Could you return all of the entries below exactly, minus the pictures?

RECORDS FOR THIS EXERCISE:
-- Opening Marker --

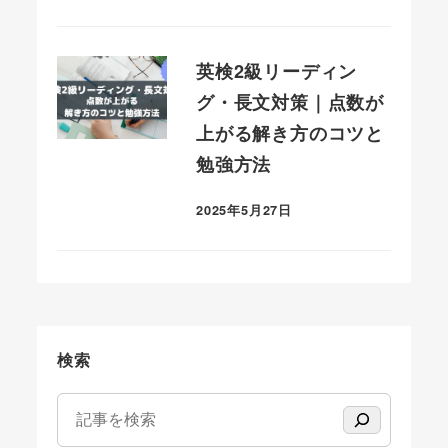
英検2級リーディン
グ・長文対策｜点数が
上がる解き方のコツと
勉強方法
2025年5月27日
投稿日
検索
検索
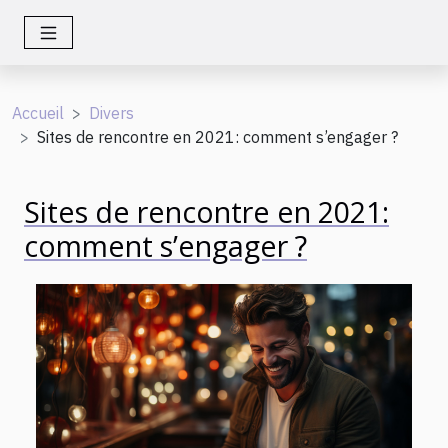
Accueil
Divers
Sites de rencontre en 2021: comment s’engager ?
Sites de rencontre en 2021:
comment s’engager ?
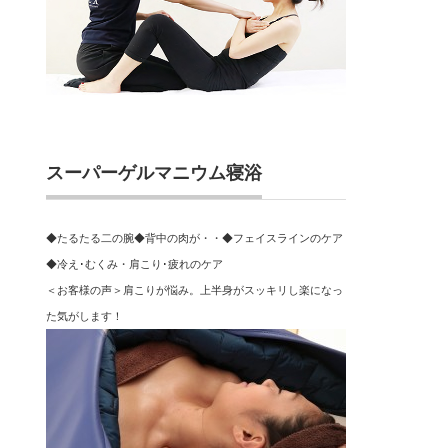
スーパーゲルマニウム寝浴
◆たるたる二の腕◆背中の肉が・・◆フェイスラインのケア
◆冷え･むくみ・肩こり･疲れのケア
＜お客様の声＞肩こりが悩み。上半身がスッキリし楽になっ
た気がします！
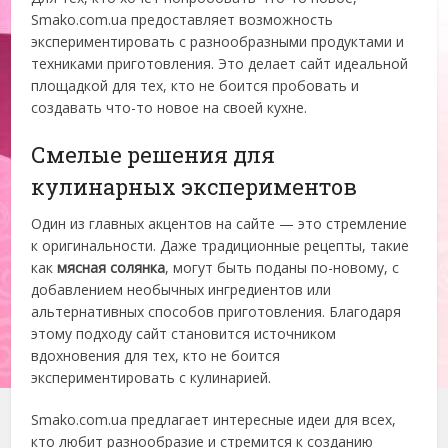
Smako.com.ua предоставляет возможность
экспериментировать с разнообразными продуктами и
техниками приготовления. Это делает сайт идеальной
площадкой для тех, кто не боится пробовать и
создавать что-то новое на своей кухне.
Смелые решения для
кулинарных экспериментов
Один из главных акцентов на сайте — это стремление
к оригинальности. Даже традиционные рецепты, такие
как
мясная солянка
, могут быть поданы по-новому, с
добавлением необычных ингредиентов или
альтернативных способов приготовления. Благодаря
этому подходу сайт становится источником
вдохновения для тех, кто не боится
экспериментировать с кулинарией.
Smako.com.ua предлагает интересные идеи для всех,
кто любит разнообразие и стремится к созданию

-- Closing Marker --

PROBLEM SOLUTION:
英検2級リーディン
グ・長文対策｜点数が
上がる解き方のコツと
勉強方法
2025年5月27日
投稿日
検索
検索
Accueil
Divers
Sites de rencontre en 2021: comment s’engager ?
Sites de rencontre en 2021:
comment s’engager ?
スーパーゲルマニウム寝浴
◆たるたる二の腕◆背中の肉が・・◆フェイスラインのケア
◆冷え･むくみ・肩こり･疲れのケア
＜お客様の声＞肩こりが悩み。上半身がスッキリし楽になっ
た気がします！
Smako.com.ua предоставляет возможность
экспериментировать с разнообразными продуктами и
техниками приготовления. Это делает сайт идеальной
площадкой для тех, кто не боится пробовать и
создавать что-то новое на своей кухне.
Смелые решения для
кулинарных экспериментов
Один из главных акцентов на сайте — это стремление
к оригинальности. Даже традиционные рецепты, такие
как
мясная солянка
, могут быть поданы по-новому, с
добавлением необычных ингредиентов или
альтернативных способов приготовления. Благодаря
этому подходу сайт становится источником
вдохновения для тех, кто не боится
экспериментировать с кулинарией.
Smako.com.ua предлагает интересные идеи для всех,
кто любит разнообразие и стремится к созданию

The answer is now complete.